◆ Data section ◆
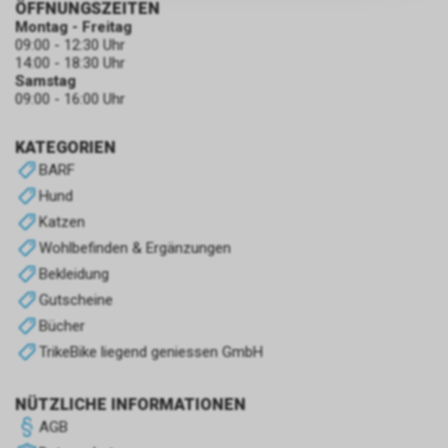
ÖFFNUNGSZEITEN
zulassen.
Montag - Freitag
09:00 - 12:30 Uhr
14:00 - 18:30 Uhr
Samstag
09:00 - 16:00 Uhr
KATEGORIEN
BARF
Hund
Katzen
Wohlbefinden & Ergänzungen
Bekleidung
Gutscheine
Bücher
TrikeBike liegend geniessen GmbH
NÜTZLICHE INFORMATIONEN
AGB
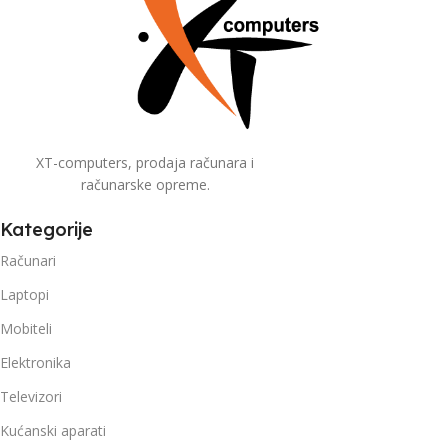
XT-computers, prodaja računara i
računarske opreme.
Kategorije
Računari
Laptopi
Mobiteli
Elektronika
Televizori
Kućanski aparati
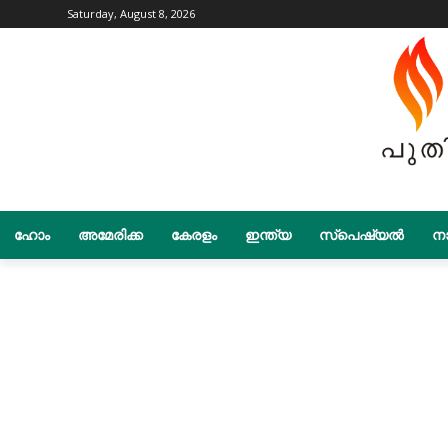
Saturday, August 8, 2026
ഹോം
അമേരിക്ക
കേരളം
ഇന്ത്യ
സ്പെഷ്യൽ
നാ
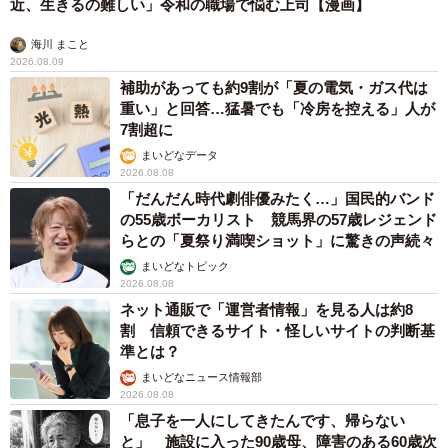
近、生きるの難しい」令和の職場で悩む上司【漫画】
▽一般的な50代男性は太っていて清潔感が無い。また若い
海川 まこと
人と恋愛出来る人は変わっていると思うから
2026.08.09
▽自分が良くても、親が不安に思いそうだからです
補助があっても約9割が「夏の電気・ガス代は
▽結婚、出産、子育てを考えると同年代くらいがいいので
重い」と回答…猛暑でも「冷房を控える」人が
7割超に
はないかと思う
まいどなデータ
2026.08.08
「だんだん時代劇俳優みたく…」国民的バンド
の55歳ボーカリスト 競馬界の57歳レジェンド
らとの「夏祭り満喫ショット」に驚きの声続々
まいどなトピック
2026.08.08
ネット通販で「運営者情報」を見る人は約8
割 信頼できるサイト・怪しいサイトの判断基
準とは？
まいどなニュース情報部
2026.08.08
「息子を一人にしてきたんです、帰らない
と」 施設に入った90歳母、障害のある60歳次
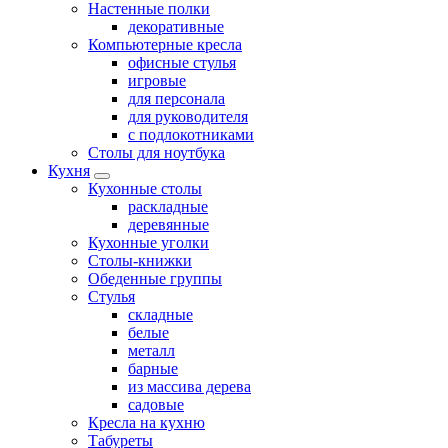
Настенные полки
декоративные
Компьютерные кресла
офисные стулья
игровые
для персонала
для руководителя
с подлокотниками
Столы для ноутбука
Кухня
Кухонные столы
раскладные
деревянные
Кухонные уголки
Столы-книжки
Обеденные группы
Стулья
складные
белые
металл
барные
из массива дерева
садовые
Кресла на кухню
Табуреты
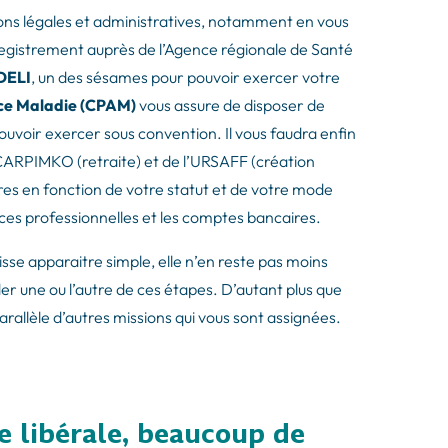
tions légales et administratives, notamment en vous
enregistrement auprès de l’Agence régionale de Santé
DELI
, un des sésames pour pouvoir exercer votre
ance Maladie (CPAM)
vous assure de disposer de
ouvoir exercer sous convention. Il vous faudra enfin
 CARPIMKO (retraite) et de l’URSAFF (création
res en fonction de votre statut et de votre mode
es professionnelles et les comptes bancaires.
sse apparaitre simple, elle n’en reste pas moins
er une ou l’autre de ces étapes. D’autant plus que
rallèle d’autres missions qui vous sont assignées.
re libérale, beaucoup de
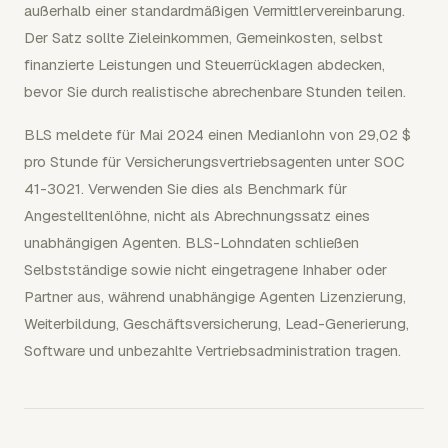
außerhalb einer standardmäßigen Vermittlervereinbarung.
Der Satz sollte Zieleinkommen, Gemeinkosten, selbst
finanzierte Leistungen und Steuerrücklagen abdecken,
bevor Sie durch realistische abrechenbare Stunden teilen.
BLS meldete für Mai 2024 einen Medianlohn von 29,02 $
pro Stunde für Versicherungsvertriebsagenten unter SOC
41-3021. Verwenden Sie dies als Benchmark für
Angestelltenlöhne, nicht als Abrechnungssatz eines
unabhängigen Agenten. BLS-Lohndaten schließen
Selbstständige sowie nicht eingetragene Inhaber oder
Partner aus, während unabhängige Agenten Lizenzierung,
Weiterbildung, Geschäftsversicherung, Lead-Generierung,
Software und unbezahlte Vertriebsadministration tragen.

◆ Aim of the exercise ◆
Within the records, filter for lines that contain the word "vous" and show each one.

◆ Answer to this task ◆
tions légales et administratives, notamment en vous
vous assure de disposer de
ouvoir exercer sous convention. Il vous faudra enfin
rallèle d’autres missions qui vous sont assignées.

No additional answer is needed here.